Early Voting: McCain Landslide Among Americans in Israel
As Democratic candidate Barack Obama continues to lead in polls across the United States, Republican candidate John McCain might take comfort in the results of the first exit poll of the presidential race released last week in Israel. Published by Keevoon Research Strategy and Communications, the poll gives a landslide victory to the Republicans, with 76 percent of the mostly Jewish respondents living in Israel voting by absentee ballot for McCain. That runs counter to a recent Gallup poll of Jewish American voters in the United States, in which 74 percent of respondents favored Obama. Keevoon CEO Mitchell Barak stresses that the Israeli poll, commissioned by the nonpartisan organization Vote from Israel, surveyed “real people, real voters [and] real U.S. citizens.”
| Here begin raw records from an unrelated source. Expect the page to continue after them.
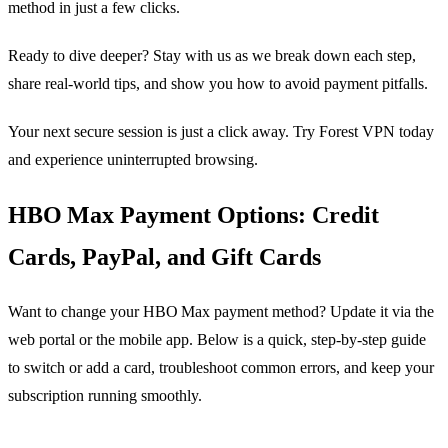
method in just a few clicks.
Ready to dive deeper? Stay with us as we break down each step,
share real‑world tips, and show you how to avoid payment pitfalls.
Your next secure session is just a click away. Try Forest VPN today
and experience uninterrupted browsing.
HBO Max Payment Options: Credit
Cards, PayPal, and Gift Cards
Want to change your HBO Max payment method? Update it via the
web portal or the mobile app. Below is a quick, step‑by‑step guide
to switch or add a card, troubleshoot common errors, and keep your
subscription running smoothly.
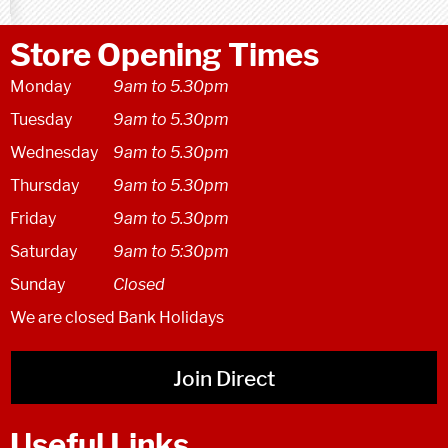
Store Opening Times
Monday
9am to 5.30pm
Tuesday
9am to 5.30pm
Wednesday
9am to 5.30pm
Thursday
9am to 5.30pm
Friday
9am to 5.30pm
Saturday
9am to 5:30pm
Sunday
Closed
We are closed Bank Holidays
Join Direct
Useful Links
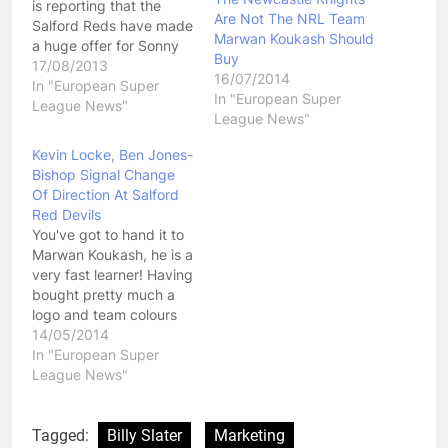
is reporting that the
Are Not The NRL Team
Salford Reds have made
Marwan Koukash Should
a huge offer for Sonny
Buy
Bill Williams. The deal is
17/08/2013
16/07/2014
said to be worth over $1
In "European Super
In "European Super
million per season, a
League News"
League News"
figure that would simply
be unworkable under
Kevin Locke, Ben Jones-
the current Super
Bishop Signal Change
League salary cap.
Of Direction At Salford
While it seems…
Red Devils
You've got to hand it to
Marwan Koukash, he is a
very fast learner! Having
bought pretty much a
logo and team colours
when he purchased the
14/05/2014
Salford Reds Marwan
In "European Super
Koukash took a few
League News"
weeks to look over the
clubs before he made
some major changes. He
Tagged:
Billy Slater
Marketing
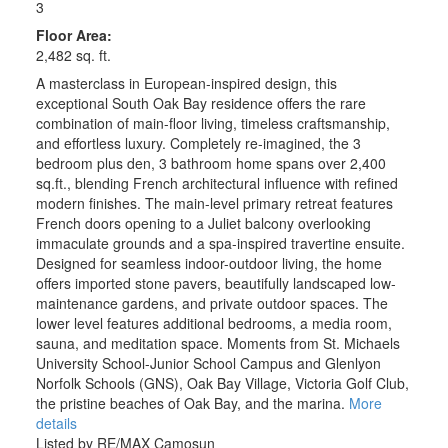
3
Floor Area:
2,482 sq. ft.
A masterclass in European-inspired design, this
exceptional South Oak Bay residence offers the rare
combination of main-floor living, timeless craftsmanship,
and effortless luxury. Completely re-imagined, the 3
bedroom plus den, 3 bathroom home spans over 2,400
sq.ft., blending French architectural influence with refined
modern finishes. The main-level primary retreat features
French doors opening to a Juliet balcony overlooking
immaculate grounds and a spa-inspired travertine ensuite.
Designed for seamless indoor-outdoor living, the home
offers imported stone pavers, beautifully landscaped low-
maintenance gardens, and private outdoor spaces. The
lower level features additional bedrooms, a media room,
sauna, and meditation space. Moments from St. Michaels
University School-Junior School Campus and Glenlyon
Norfolk Schools (GNS), Oak Bay Village, Victoria Golf Club,
the pristine beaches of Oak Bay, and the marina.
More
details
Listed by RE/MAX Camosun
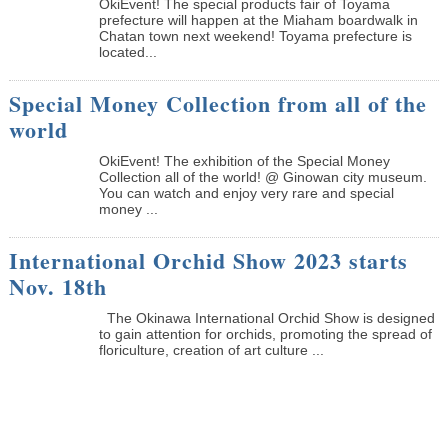
OkiEvent! The special products fair of Toyama
prefecture will happen at the Miaham boardwalk in
Chatan town next weekend! Toyama prefecture is
located...
Special Money Collection from all of the
world
OkiEvent! The exhibition of the Special Money
Collection all of the world! @ Ginowan city museum.
You can watch and enjoy very rare and special
money ...
International Orchid Show 2023 starts
Nov. 18th
The Okinawa International Orchid Show is designed
to gain attention for orchids, promoting the spread of
floriculture, creation of art culture ...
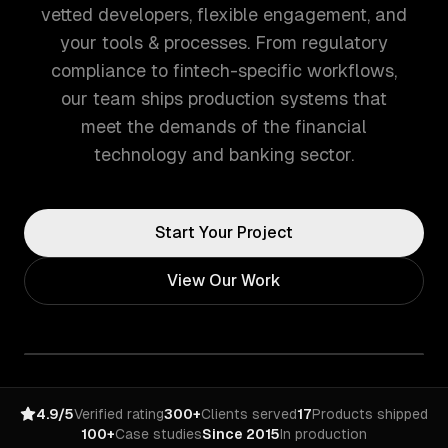
vetted developers, flexible engagement, and
your tools & processes. From regulatory
compliance to fintech-specific workflows,
our team ships production systems that
meet the demands of the financial
technology and banking sector.
Start Your Project
View Our Work
4.9/5
Verified rating
300+
Clients served
17
Products shipped
100+
Case studies
Since 2015
In production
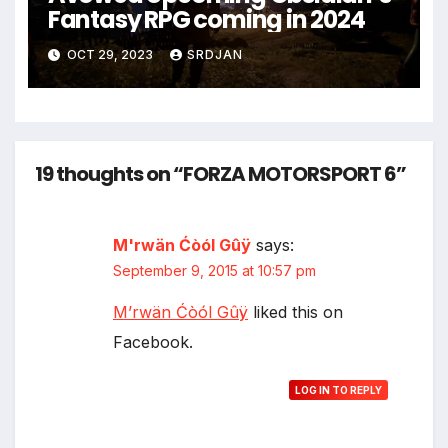
Fantasy RPG coming in 2024
OCT 29, 2023
SRDJAN
19 thoughts on “FORZA MOTORSPORT 6”
M'rwän Ćòól Gûÿ
says:
September 9, 2015 at 10:57 pm
M’rwän Ćòól Gûÿ
liked this on
Facebook.
LOG IN TO REPLY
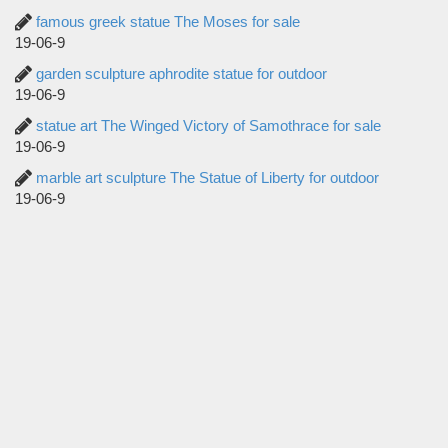
famous greek statue The Moses for sale
19-06-9
garden sculpture aphrodite statue for outdoor
19-06-9
statue art The Winged Victory of Samothrace for sale
19-06-9
marble art sculpture The Statue of Liberty for outdoor
19-06-9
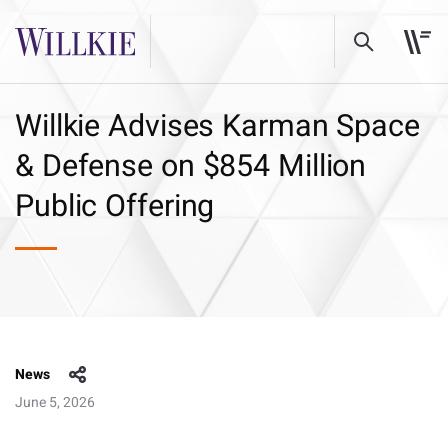
Willkie Advises Karman Space
& Defense on $854 Million
Public Offering
News
June 5, 2026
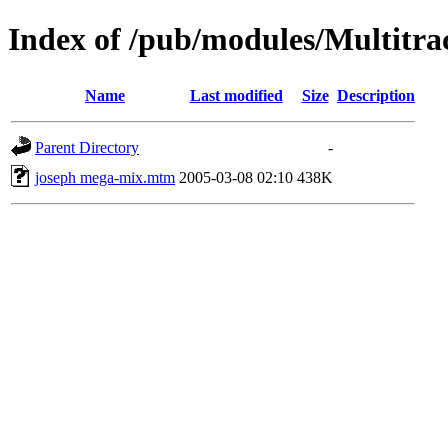
Index of /pub/modules/Multitr
Name
Last modified
Size
Description
Parent Directory
-
joseph mega-mix.mtm
2005-03-08 02:10
438K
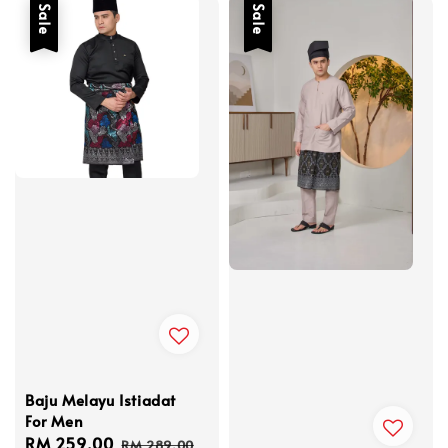
Sale
Sale
Baju Melayu Istiadat
For Men
Sale
RM 259.00
Regular
RM 289.00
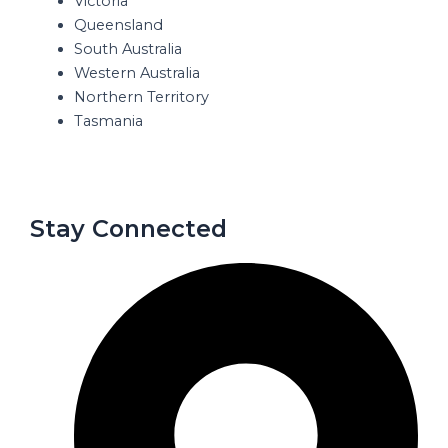
Victoria
Queensland
South Australia
Western Australia
Northern Territory
Tasmania
Stay Connected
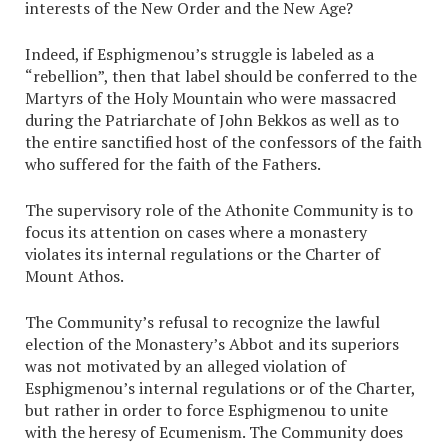
interests of the New Order and the New Age?
Indeed, if Esphigmenou’s struggle is labeled as a
“rebellion”, then that label should be conferred to the
Martyrs of the Holy Mountain who were massacred
during the Patriarchate of John Bekkos as well as to
the entire sanctified host of the confessors of the faith
who suffered for the faith of the Fathers.
The supervisory role of the Athonite Community is to
focus its attention on cases where a monastery
violates its internal regulations or the Charter of
Mount Athos.
The Community’s refusal to recognize the lawful
election of the Monastery’s Abbot and its superiors
was not motivated by an alleged violation of
Esphigmenou’s internal regulations or of the Charter,
but rather in order to force Esphigmenou to unite
with the heresy of Ecumenism. The Community does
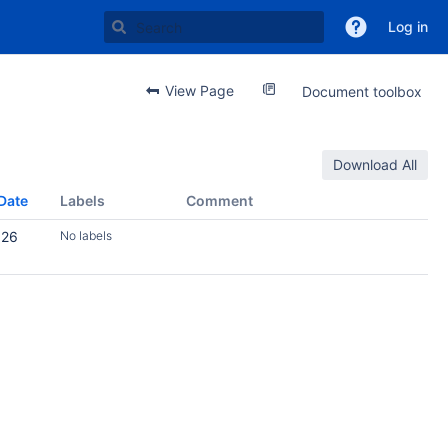
Log in
View Page
Document toolbox
Download All
Date
Labels
Comment
026
No labels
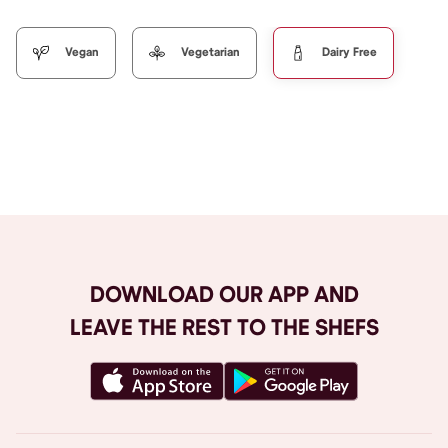
Vegan
Vegetarian
Dairy Free
Browse All
DOWNLOAD OUR APP AND
LEAVE THE REST TO THE SHEFS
What do these results mean for the general election on Tuesday? That’s hard to say. Israeli Americans are very different from U.S. voters in general. Orthodox Jews accounted for 70 percent of the respondents, who voted overwhelmingly for McCain; the 8 percent of secular voters went largely for Obama. Whereas the economic crisis is uppermost in the minds of most U.S. voters, Israeli Americans were more concerned with foreign policy—57 percent cite foreign policy as the most important issue influencing their choice, and many admit deep concern about a nuclear Iran. Only 14 percent indicated that the economy was their top worry. Thirty one percent of the respondents are first-time voters, many under the age of 25.